Took some time to fish Monday afternoon and was rewarded with some nice success. Started with a stumble as the first few runs resulted in dropped baits and alot of reeling in and paddling back out . Finally got it together and landed a small BT.Got another bait out and not much later got a good run and fought in a 5' bull. Time to get another bait out paddle paddle paddle whew back to the beach. Didn't take long before another run. Well we had been visiting with Jim and Carolyn from Winnie and he was being entertained by all the paddling and reeling and catching so I figure Why Not?so he gets the hand off with the last run. Jim's a big ole boy and it was taking him a while with a good fight going on and finally he beaches a nice over 5' FAT BULL very beautiful fish. Well I was as excited as Jim and we took the pics did the High 5 and it was time to get going. Looking forward to more fishing later this week. Good afternoon session and congrats to Jim for catching an exceptional fish!


----------



## Fishin-Inc (May 27, 2004)

*Good Job*

Nice fish.


----------



## Troutfisch (Jun 19, 2005)

Jim called me and my dad yesterday evening and told us the story so it's great to see the pictures to go along with it. He's an old friend of our family and guides for our duck and goose hunting operation here in Winnie. Nice of you to put him on that bull shark - he was pumped up about it last night over the phone and I'm sure he'll remember it for some time. Congrats on your catch *nuclear fishin* and thanks for sharing it with us!


----------



## Jolly Roger (May 21, 2004)

another great report,

Did you see any bait being worked,like pogies poping the water? I am making a trip wednesday evening.


----------



## CypressTexas (Jan 2, 2005)

great report......nice sharks :brew2:


----------



## SKSOUTH (Jul 9, 2006)

Now that's a nice bunch of fish! Thanks for sharing!


----------



## nuclear fishin (May 29, 2004)

Jolly Roger said:


> another great report,
> 
> Did you see any bait being worked,like pogies poping the water? I am making a trip wednesday evening.
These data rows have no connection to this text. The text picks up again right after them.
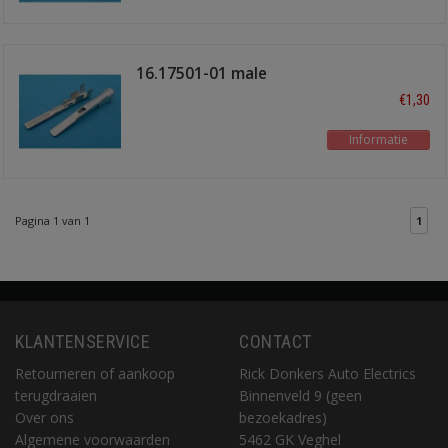
16.17501-01 male
3.0x0.6mm
€1,30
Informatie
Pagina 1 van 1
1
KLANTENSERVICE
CONTACT
Retourneren of aankoop
Rick Donkers Auto Electrics
terugdraaien
Binnenveld 9 (geen
Over ons
bezoekadres)
Algemene voorwaarden
5462 GK Veghel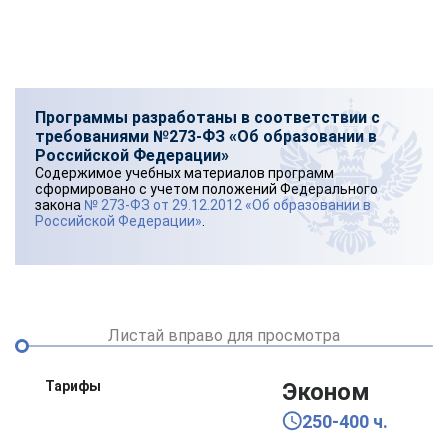
Программы разработаны в соответствии с
требованиями №273-ФЗ «Об образовании в
Российской Федерации»
Содержимое учебных материалов программ
сформировано с учетом положений Федерального
закона
№ 273-ФЗ от 29.12.2012 «Об образовании в
Российской Федерации»
.
Листай вправо для просмотра
Тарифы
Эконом
250-400 ч.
Didn't really see anything crashing the bait but the Horse Mullet were thick right on shore. Just returned from there and the water was looking awesome this afternoon didn't see any pogies but it's right.JR I know what you are thinking:wink: I can't wait to see the report when you land a Tarpon from the Yak, it's gonna happen.Good Luck


----------



## Jolly Roger (May 21, 2004)

nuclear fishin said:


> Didn't really see anything crashing the bait but the Horse Mullet were thick right on shore. Just returned from there and the water was looking awesome this afternoon didn't see any pogies but it's right.JR I know what you are thinking:wink: I can't wait to see the report when you land a Tarpon from the Yak, it's gonna happen.Good Luck


You read my mind, thats for the info


----------



## Chris (Aug 2, 2004)

Congratulations on the catches, looks like yall had a great time. Great report.


----------



## Redfishr (Jul 26, 2004)

Very nice rpt.......and great pix


----------



## Dr Jeff (Feb 6, 2005)

Congrats & thnx for the report & pics!Nice of you to let Jim reel that big girl in.


----------



## Freshwaterman (May 21, 2004)

You know when you hold them like that you have to hug them! Good catch


----------



## kunder3006 (Aug 12, 2005)

looks like ya'll had a blast


----------



## Redfishr (Jul 26, 2004)

On that last Bull SHark pic..................just how big an ole boy era ya.
Thats a good'un.................a big ole good'un or is it a good ole biggun.

Big Bull and Boy fo sho.........sweet


----------



## hector200 (Jul 7, 2004)

great report


----------



## spawningbedassassin (Jul 11, 2006)

Those are some nice sharks!


----------